Preston Manning is founder of the Manning Centre for Building Democracy.

Nine years after the massacre of Chinese democrats in Tiananmen Square, I visited China as Leader of the Official Opposition in our Parliament. As is customary, we were met at the airport by a small group of officials, including several from the international liaison department of the Communist Party. Although most of my itinerary had been arranged in advance, our hosts nevertheless asked, "Is there anyone else you would especially like to see?" To which I replied, somewhat to the consternation of our embassy staff, "Yes, I would like to meet my equivalent, the leader of the official opposition in China."

After a brief huddle, one of the officials (whom I knew from a previous trip) replied: "We think that if there is such a person, he is probably in jail, or should be. But actually, the closest thing to you is Martin Lee in Hong Kong." Mr. Lee was a founder and leader of the Democratic Party in Hong Kong and an elected member of the Hong Kong Legislative Council.

Flash forward 16 years – Hong Kong's democrats and the territory's Legislative Council are once more very much in the news, as opposition continues in the face of policies emanating from Communist authorities in Beijing.

The immediate issue is the manner whereby the territory's next leader will be chosen in 2017. Democrats in Hong Kong want universal suffrage and the right to freely choose the chief executive. But a few weeks ago, the Standing Committee of China's National People's Congress rejected those demands, insisting that any candidate for the position of chief executive must first be approved by a nominating panel controlled by Beijing.
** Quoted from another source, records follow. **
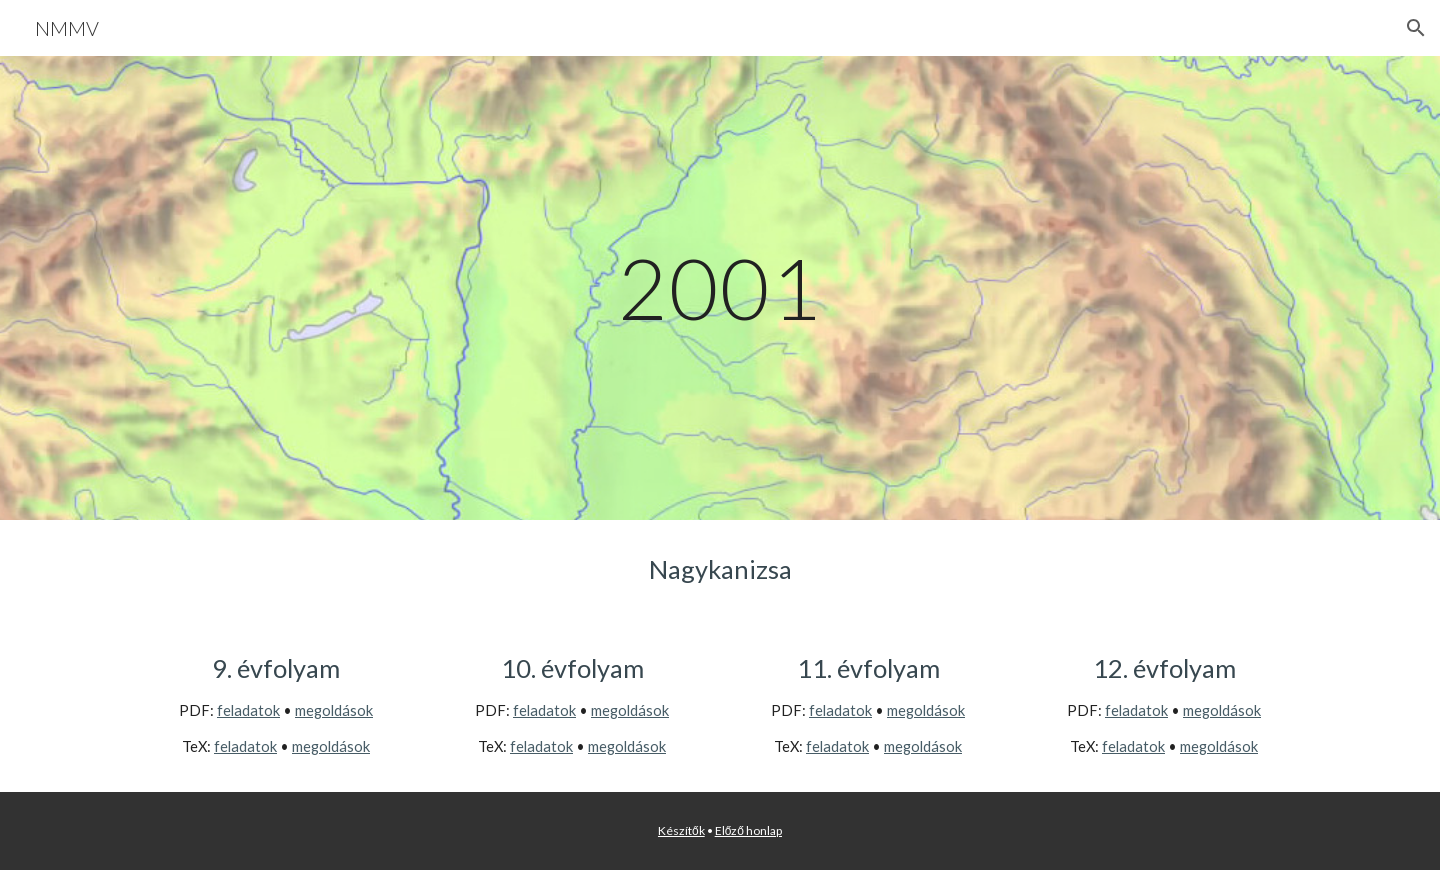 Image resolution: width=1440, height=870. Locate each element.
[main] (720, 287)
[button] (1416, 28)
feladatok (248, 710)
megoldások (334, 710) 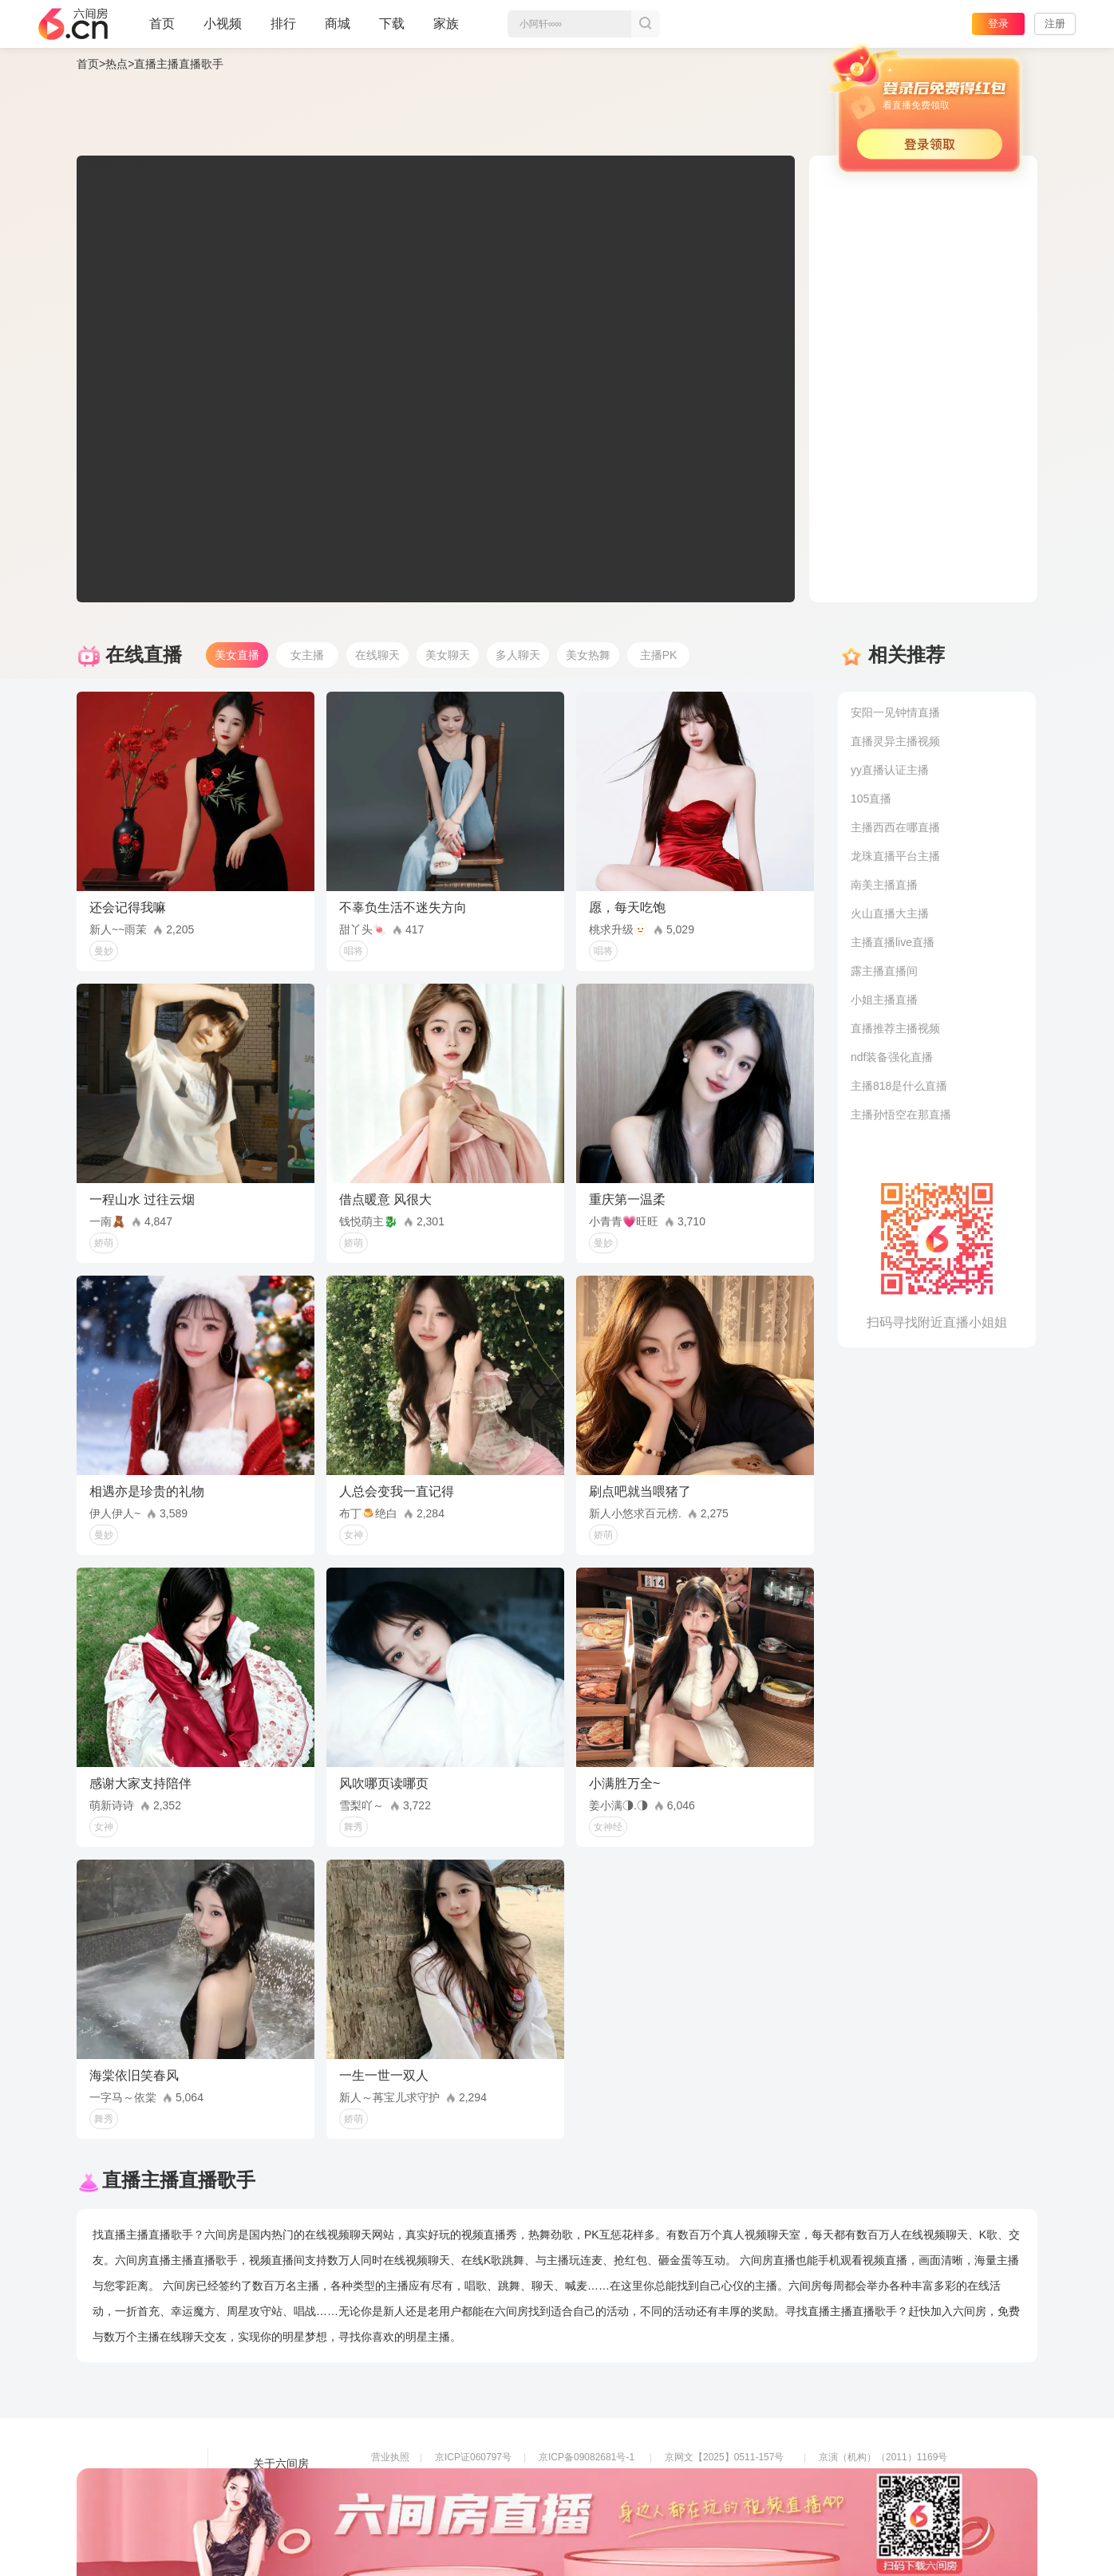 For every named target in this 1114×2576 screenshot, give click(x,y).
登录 (998, 24)
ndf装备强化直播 (892, 1057)
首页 (162, 30)
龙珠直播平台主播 (895, 856)
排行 (283, 23)
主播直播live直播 (892, 942)
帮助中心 (275, 2530)
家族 (446, 30)
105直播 (871, 798)
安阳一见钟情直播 (895, 712)
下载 (392, 23)
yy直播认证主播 (890, 769)
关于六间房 (281, 2463)
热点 (116, 63)
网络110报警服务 (407, 2501)
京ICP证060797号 (473, 2457)
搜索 (646, 24)
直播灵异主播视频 (895, 741)
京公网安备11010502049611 (726, 2479)
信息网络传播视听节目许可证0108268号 (457, 2479)
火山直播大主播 (890, 913)
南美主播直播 (884, 884)
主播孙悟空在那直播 (901, 1114)
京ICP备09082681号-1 (586, 2457)
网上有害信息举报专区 (867, 2479)
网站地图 (275, 2508)
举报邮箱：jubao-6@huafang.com (737, 2501)
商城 (337, 30)
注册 (1055, 24)
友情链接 (275, 2485)
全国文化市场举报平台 (586, 2501)
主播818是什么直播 (899, 1085)
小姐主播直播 (884, 999)
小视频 (222, 30)
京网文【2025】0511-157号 (724, 2457)
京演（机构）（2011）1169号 (883, 2457)
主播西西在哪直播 (895, 827)
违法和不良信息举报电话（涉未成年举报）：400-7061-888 (496, 2524)
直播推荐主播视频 (895, 1028)
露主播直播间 (884, 971)
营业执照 (390, 2457) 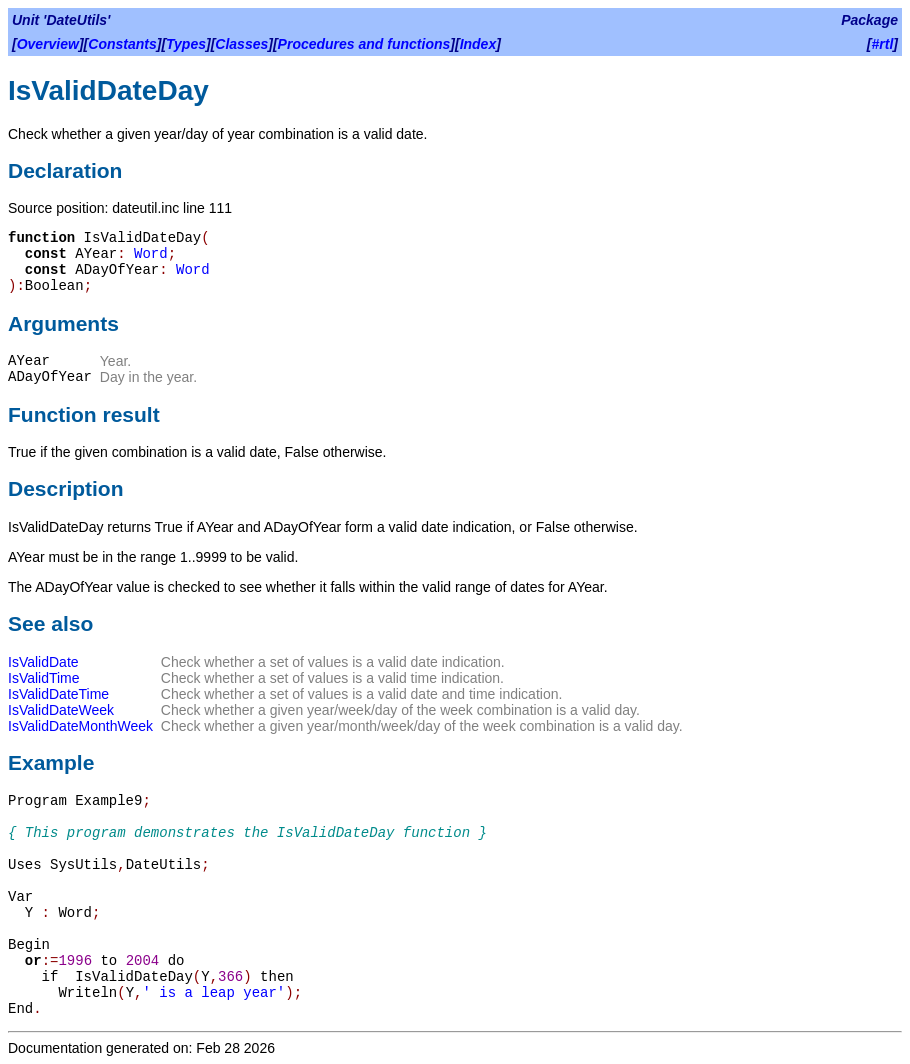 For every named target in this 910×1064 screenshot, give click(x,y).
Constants (122, 44)
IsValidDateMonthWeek (80, 726)
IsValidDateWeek (61, 710)
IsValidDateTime (58, 694)
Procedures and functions (364, 44)
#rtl (883, 44)
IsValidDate (43, 662)
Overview (48, 44)
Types (186, 44)
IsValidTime (44, 678)
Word (151, 254)
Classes (241, 44)
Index (478, 44) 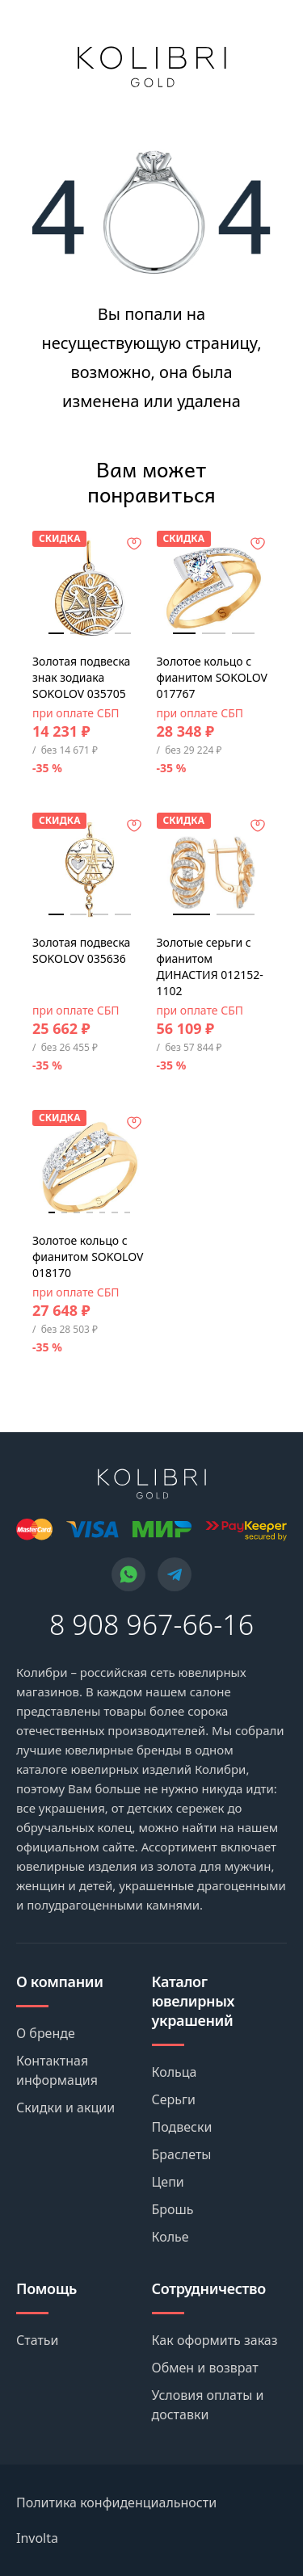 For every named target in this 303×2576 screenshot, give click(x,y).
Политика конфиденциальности (116, 2502)
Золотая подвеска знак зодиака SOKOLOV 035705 (81, 677)
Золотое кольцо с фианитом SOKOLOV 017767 (212, 677)
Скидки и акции (65, 2107)
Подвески (182, 2127)
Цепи (168, 2182)
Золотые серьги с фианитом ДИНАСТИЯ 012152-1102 (210, 966)
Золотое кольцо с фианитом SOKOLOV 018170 (87, 1256)
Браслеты (182, 2154)
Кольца (174, 2072)
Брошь (173, 2209)
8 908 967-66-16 (151, 1624)
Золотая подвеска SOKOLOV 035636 (81, 950)
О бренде (45, 2033)
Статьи (37, 2340)
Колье (170, 2237)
In protest, leaders of the Hong Kong "Occupy Central" movement are preparing to blockade the city's financial district.

Under the policy of "one country, two systems" adopted when Hong Kong returned to Chinese rule in 1997, Hong Kong residents generally enjoy more regional autonomy and freedoms than their mainland counterparts. But the current controversy now pits the concept of "state-directed democracy" adopted by Beijing and other authoritarian regimes, against the "citizen-directed democracy" favoured by Hong Kong democrats and Western democracies.

Up to this point, under "one country, two systems," Hong Kongers have also been allowed to enjoy property rights and economic freedoms not possessed by most mainland residents. But if its democracy is to be increasingly directed by the state, one wonders how long it will be before state-directed capitalism, the other main plank in Beijing's ideological platform, prevails over Hong Kong's market-driven capitalism.

As with the fate of citizen-directed democracy, the West also has a vested interest in whether market-driven capitalism will survive in Hong Kong and be able to coexist with Beijing's state-directed version.

Whereas the Great Wall of China once kept China isolated and insulated from the rest of the world, it is now the Great Web of China, woven from the silken but strong-as-steel threads of trade and government-to-government relations, that extends China's influence to dozens of countries from Asia to Africa, the Middle East and Latin America. In all these countries, China consistently offers state-directed capitalism and democracy as superior, stabler alternatives to the Western-style alternatives.

Whether the canary of political and economic freedom in Hong Kong survives and prospers or succumbs to the suffocating fumes of state control is an issue of importance to us all.